Nachteil Nr. 10: Haltbarkeit der Klamotten

Insbesondere die Klamotten deiner Kinder sind beim Leben im Wohnmobil viel schneller durch, weil sie sich viel mehr und länger draußen aufhalten, als die meisten Kinder in Europa. Die heutigen Klamotten werden auf eine Art strapaziert, für die sie nicht mehr gemacht sind. Sie werden häufiger (du hast nicht drölfzig Leggings, Shirts, Hosen dabei pro Kind) und länger (warten auf den nächsten Waschtag) getragen und dabei intensiver (Sand, Unterholz, Bäume als Spielplatz) und zusätzlich noch mehr Stunden am Tag auf diese intensive Art und Weise genutzt.

Klamotten von den üblichen Herstellern sind auf viele Stunden sitzen in der Schule oder in Innenräumen ausgelegt und halten dieser Belastung oft nicht lange stand.

Tipp: Investiere in strapazierfähige Klamotten und vermeide Jogginghosen und Leggings bei deinen Kids, wenn sie damit viel draußen sind.

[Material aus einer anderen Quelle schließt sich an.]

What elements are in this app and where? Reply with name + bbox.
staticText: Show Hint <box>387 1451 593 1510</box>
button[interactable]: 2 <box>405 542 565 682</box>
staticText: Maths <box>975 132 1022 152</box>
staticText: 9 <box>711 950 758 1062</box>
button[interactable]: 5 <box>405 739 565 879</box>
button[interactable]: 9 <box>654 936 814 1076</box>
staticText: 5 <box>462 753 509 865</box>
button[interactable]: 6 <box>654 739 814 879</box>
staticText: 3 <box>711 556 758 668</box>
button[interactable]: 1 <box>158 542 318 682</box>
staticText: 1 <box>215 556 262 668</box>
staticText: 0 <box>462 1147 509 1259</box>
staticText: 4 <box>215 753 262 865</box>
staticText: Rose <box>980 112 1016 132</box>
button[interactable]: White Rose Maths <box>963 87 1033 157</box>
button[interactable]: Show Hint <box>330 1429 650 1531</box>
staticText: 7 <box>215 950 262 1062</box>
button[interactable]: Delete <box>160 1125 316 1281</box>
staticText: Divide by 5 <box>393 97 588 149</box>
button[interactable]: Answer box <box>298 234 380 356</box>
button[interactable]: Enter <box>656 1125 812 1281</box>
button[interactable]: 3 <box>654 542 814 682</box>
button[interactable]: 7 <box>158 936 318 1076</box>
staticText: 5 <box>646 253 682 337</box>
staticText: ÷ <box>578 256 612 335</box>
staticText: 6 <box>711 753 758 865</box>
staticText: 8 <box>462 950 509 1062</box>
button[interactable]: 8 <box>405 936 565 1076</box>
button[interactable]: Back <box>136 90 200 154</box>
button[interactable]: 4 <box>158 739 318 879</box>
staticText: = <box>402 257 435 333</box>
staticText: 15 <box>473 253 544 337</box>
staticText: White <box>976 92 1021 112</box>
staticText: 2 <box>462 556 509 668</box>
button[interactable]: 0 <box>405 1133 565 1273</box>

Nachteil Nr. 11: Kranksein im Van…

… macht keinen Spaß. Okay, macht eh keinen Spaß, aber wenn du mal so krank bist, dass du nicht fahrfähig bist, aber fahren musst, weil du Wasser tanken musst, kann’s schon mal ungemütlich werden. Auch mit 39,5 Grad Fieber bei 40 Grad im Schatten im Van oder Wohnmobil liegen, muss ich noch nochmal erleben. 😉

Tipp: Ganz zu Beginn der Suche nach einem passenden Fahrzeug, habe ich einen wertvollen Hinweis bekommen, den ich dir hier weitergeben möchte: Achte darauf, dass du im Bett aufrecht sitzen kannst. Magendarm in einem Bett, in dem du dich zum Übergeben nicht aufsetzen kannst, macht es nur noch schlimmer. Erprobt und für hilfreich befunden!

Nachteil Nr. 12: Sand im Bett

Sand in allen Ritzen und Falten deines Wohnmobils wird dein Standard, wenn du Strände liebst (selbst ohne Strand ziehst du Sand an). Was eigentlich ein “Luxus-Problem” des Vanlife ist, kann auch echt anfangen zu nerven. Wenn du vorher alle paar Tage deine Wohnung oder dein Haus gesaugt hast, wirst du dich jetzt an das tägliche Fegen/Saugen gewöhnen. Viel Sand auf wenig Raum = Sandkiste.

Tipp: Habe keinen. Gegen Sand bist du machtlos.

Nachteil Nr. 13: Pflanzen

Ich liebe Pflanzen und plane für mein nächstes Fahrzeug (in unserer Wendy war sowas vom Vorbesitzer nicht eingeplant) schon eine Möglichkeit, wie ich möglichst viel Grünzeug gut und sicher mitnehmen kann. Doch nicht jede Pflanze mag die ständig wechselnden Lichtverhältnisse, das Geruckel bei der Fahrt oder gar wechselhafte Wasserqualität.

Überleg dir vorher, welche Pflanzen du mit an Bord nimmst, was sie brauchen und finde einen Platz für sie, der ihnen am ehesten entspricht. Überleg dir auch, wie du für gleichbleibende und gute Wasserqualität sorgen kannst (nicht nur für deine Pflanzen. Eine Umkehrosmoseanlage ist da keine schlechte Anschaffung.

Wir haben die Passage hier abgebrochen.